People ask me all the time if I plan to find you someday. I really don’t know how to answer them. I would like to know your name and see you, and I really would love to talk to you. I’m just so scared! What if you don’t want to see me? What if you’re disappointed in me? Will you think I’m stupid?
How can I have such a need to be with someone I can’t even remember? It’s like part of me is missing, as if the finishing piece of my life puzzle is locked somewhere within your heart. I walk around with this hole in me and it aches, a constant, dull throbbing that wakes me in the middle of the night when I realize my pillow is wet with tears. It’s an ache that makes my heart skip a beat whenever someone mentions my adoption.
We’ve missed out on so much of each other’s lives! Little things like Christmas morning, birthdays, the Tooth Fairy. You weren’t there for my first steps, my first words, my first love. You never got to tell me about Santa Claus, or explain to me just how things work between girls and boys. We’ve never been on a family vacation. We’ve never even been shopping together!
I wonder sometimes how different my life would be, had you not decided to give me up. I wonder where we would be living, if we would be happy. I wonder if you and I would have a close mother/daughter relationship. I wonder if I would have lots of brothers and sisters. I’ve always dreamed of having a big family. I wonder if you would understand me in a way that no one else has ever been able to.
These past years, I’ve been dreaming of the day you and I would finally meet. The scene plays over and over in my mind. I change little things each time, hoping to make it perfect. Do I call you by your first name, or would it be too presumptuous to call you Mom? Do I try to hug you, or would a handshake be sufficient? Do I try to stay in touch with you, or would you rather put the past behind you and forget about me completely?
I’m probably digging up a lot of things that are best left buried and I am sorry, but please try to understand that I would not be doing this unless I had a good reason. Just once I would like to see you and talk to you and have you actually sitting there, listening and talking aback to me. Just once I would like to hear your story—how you met my father and how I came to be. Just once I would like to know the truth about my heritage and be able to speak of my ancestors with knowledge and pride. I want to know my birthday story—what happened that day, what time I was born, what it was like for you. But most of all, I would like to hear someone say, “Wow! She is just like her mother!” Just once I wish I could hear someone say that and know they were talking about me.
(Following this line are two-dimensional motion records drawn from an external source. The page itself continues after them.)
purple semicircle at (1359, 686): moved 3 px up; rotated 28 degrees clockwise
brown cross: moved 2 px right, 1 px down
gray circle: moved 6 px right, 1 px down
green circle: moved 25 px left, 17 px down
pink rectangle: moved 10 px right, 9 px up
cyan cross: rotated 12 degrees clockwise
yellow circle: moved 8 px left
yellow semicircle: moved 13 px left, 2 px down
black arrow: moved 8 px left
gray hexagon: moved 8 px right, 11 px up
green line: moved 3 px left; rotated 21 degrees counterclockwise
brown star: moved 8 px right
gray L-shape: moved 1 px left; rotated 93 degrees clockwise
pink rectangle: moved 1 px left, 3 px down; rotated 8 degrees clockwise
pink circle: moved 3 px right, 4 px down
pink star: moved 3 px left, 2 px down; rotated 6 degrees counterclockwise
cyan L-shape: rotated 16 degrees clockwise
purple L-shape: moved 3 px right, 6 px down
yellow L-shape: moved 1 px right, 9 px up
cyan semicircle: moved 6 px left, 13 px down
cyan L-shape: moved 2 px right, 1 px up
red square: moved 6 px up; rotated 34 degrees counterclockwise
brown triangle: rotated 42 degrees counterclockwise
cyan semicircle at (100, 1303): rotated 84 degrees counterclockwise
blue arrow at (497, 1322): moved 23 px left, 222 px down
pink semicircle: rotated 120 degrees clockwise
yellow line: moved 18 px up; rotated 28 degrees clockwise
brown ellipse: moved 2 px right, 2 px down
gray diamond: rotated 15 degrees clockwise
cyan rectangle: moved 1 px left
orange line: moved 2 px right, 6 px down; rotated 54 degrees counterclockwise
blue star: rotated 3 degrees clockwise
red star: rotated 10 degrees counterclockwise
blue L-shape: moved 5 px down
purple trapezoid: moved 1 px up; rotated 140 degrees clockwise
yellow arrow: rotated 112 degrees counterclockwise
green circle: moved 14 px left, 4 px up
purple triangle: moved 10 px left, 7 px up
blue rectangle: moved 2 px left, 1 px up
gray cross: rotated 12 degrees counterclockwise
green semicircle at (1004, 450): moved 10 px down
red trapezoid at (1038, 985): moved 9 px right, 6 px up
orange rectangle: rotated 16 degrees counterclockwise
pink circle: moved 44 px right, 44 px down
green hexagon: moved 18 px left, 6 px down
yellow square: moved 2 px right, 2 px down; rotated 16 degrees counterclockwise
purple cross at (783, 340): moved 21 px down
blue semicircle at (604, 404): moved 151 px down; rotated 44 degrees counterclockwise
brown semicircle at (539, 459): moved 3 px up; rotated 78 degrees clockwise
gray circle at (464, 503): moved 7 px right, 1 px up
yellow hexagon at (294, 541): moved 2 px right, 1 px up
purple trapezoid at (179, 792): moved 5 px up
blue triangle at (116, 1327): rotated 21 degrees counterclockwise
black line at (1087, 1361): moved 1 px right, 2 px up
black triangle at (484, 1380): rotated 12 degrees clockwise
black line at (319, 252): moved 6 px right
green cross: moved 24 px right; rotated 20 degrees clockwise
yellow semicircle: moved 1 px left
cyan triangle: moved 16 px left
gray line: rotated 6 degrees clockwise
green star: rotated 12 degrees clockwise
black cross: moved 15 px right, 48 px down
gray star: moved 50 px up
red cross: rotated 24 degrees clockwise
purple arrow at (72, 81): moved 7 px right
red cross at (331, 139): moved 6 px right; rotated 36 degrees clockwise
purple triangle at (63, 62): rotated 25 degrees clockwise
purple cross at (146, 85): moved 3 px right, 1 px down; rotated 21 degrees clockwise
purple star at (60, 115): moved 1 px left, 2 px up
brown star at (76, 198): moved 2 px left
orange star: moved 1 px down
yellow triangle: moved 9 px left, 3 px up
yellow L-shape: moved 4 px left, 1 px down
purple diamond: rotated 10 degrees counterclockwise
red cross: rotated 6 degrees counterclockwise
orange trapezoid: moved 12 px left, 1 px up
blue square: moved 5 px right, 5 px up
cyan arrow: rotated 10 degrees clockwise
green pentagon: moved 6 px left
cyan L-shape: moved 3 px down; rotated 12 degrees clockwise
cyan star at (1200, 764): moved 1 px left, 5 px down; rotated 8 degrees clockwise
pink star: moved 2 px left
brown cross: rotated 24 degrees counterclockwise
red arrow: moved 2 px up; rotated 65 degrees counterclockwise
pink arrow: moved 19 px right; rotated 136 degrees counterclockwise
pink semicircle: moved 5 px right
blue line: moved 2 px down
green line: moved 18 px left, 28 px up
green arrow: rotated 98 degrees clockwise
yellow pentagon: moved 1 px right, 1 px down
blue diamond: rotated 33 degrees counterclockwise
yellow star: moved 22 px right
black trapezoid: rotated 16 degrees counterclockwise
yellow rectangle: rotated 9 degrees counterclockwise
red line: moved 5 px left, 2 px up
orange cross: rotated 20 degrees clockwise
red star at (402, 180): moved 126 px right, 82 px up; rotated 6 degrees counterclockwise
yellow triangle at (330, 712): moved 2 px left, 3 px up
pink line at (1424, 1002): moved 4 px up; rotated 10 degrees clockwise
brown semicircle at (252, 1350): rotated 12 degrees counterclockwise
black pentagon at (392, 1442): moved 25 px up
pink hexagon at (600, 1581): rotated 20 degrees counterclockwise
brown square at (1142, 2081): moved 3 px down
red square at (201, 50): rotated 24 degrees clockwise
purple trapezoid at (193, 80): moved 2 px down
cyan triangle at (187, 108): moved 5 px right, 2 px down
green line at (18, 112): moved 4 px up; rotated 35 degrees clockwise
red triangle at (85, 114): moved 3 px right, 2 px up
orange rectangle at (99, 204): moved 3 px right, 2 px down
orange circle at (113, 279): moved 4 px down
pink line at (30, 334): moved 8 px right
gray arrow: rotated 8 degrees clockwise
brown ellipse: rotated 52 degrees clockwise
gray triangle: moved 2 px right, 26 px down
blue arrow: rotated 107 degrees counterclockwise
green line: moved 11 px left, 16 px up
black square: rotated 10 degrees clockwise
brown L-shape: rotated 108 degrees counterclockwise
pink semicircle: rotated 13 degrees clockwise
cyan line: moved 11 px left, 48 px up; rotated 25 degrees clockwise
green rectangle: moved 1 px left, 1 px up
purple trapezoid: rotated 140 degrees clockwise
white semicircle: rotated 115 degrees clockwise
I know this probably comes as a huge shock to you. You’ve probably spent the last twenty-two years trying to put all of this behind you, but please, please understand that I wouldn’t be doing this, writing this letter, unless I had to. If you never want to see me again or don’t want to be part of my life, I promise I will understand. Please, just give me this once chance. Give me one day so that I won’t have to wonder anymore, so I can put all of this behind me and try to get on with my life. Please, just think about it.
I sit here, writing an impossible letter, yet somehow I find myself still clinging to the dream that it will all turn out perfect. I can only pray that you will understand what I’m trying to say and just how much of my heart I’ve poured out onto these pages. What I really hope is that I can somehow find the courage to drop this into a mailbox and start piecing together the parts of my life that have been missing for so long.
I love you, Mom. I just wanted you to know that.